また、過去の裁判例においても、借主が差押または破産手続開始決定を受けたことを契約解除事由とする旨の特約は、無効であると判断されたケースもあります。
選択肢の記述はこれらの判断に沿った内容といえますので、この選択肢は適切です。
選択肢 ③
被保佐人が保佐人の同意を得ずに締結した期間2年間の定期建物賃貸借契約は無効である。
×不適切です
被保佐人は、自ら法律行為をすることができますが、一定の行為については保佐人の同意が必要です。
賃貸借に関しては、民法602条で定める期間を超える賃貸借をする場合は、保佐人の同意を得る必要があり、同意を得ずに行った場合は、取り消しの対象となります。
民法602条に定める賃貸借期間は、具体的には山林10年、山林以外の土地5年、建物は3年、動産は6か月です。

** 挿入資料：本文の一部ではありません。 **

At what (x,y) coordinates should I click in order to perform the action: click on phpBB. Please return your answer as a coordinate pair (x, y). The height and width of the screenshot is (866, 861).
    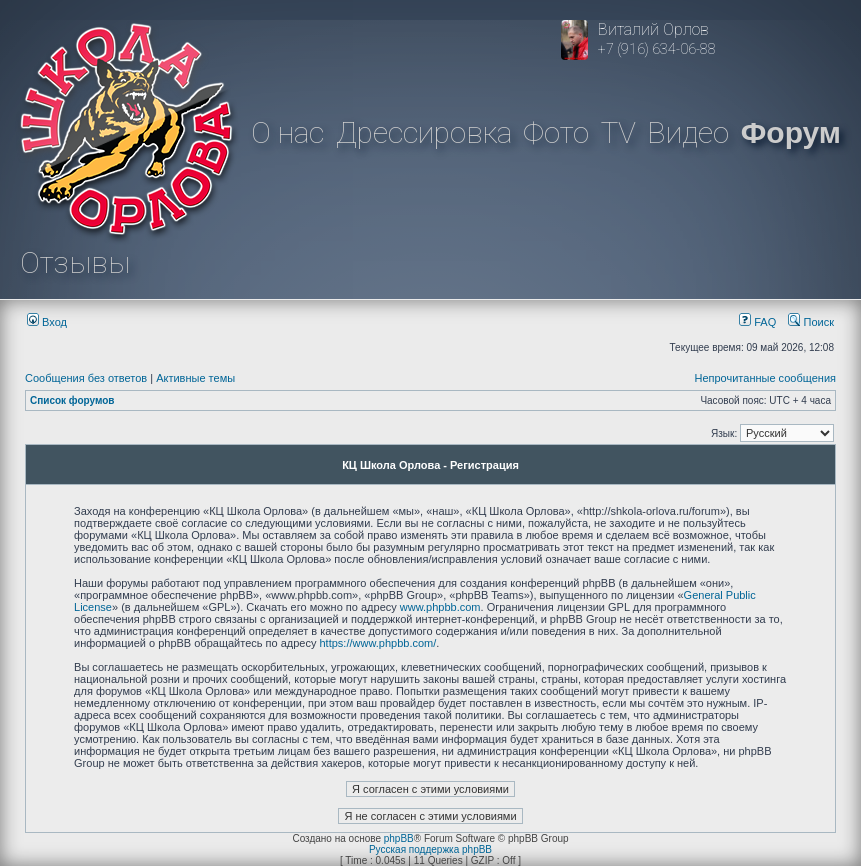     Looking at the image, I should click on (399, 838).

つまり、被保佐人が保佐人の同意を得ずに締結した期間2年間の定期建物賃貸借契約は有効です(なお期間が3年を超えている場合は、取り消すことができます)。よってこの選択肢は不適切です。
選択肢 ④
定期建物賃貸借契約でない賃貸借契約の締結時に設定される、期間満了時に賃貸借契約を解約する旨の特約は無効である。
〇適切です。
期間の定めがある賃貸借契約について、期間満了で賃貸借契約を終了する場合には、当事者は期間の満了の1年前から6か月前までの間に相手方に対して更新をしない旨の通知をする必要があります。(借地借家法第26条)
期間満了時に賃貸借契約を解約する旨の特約は、この規定に反していて、借主にとって不利な内容となりますので、無効となります。
選択肢の説明通りですので、この選択肢は適切です。
以上から、正解は選択肢③となります。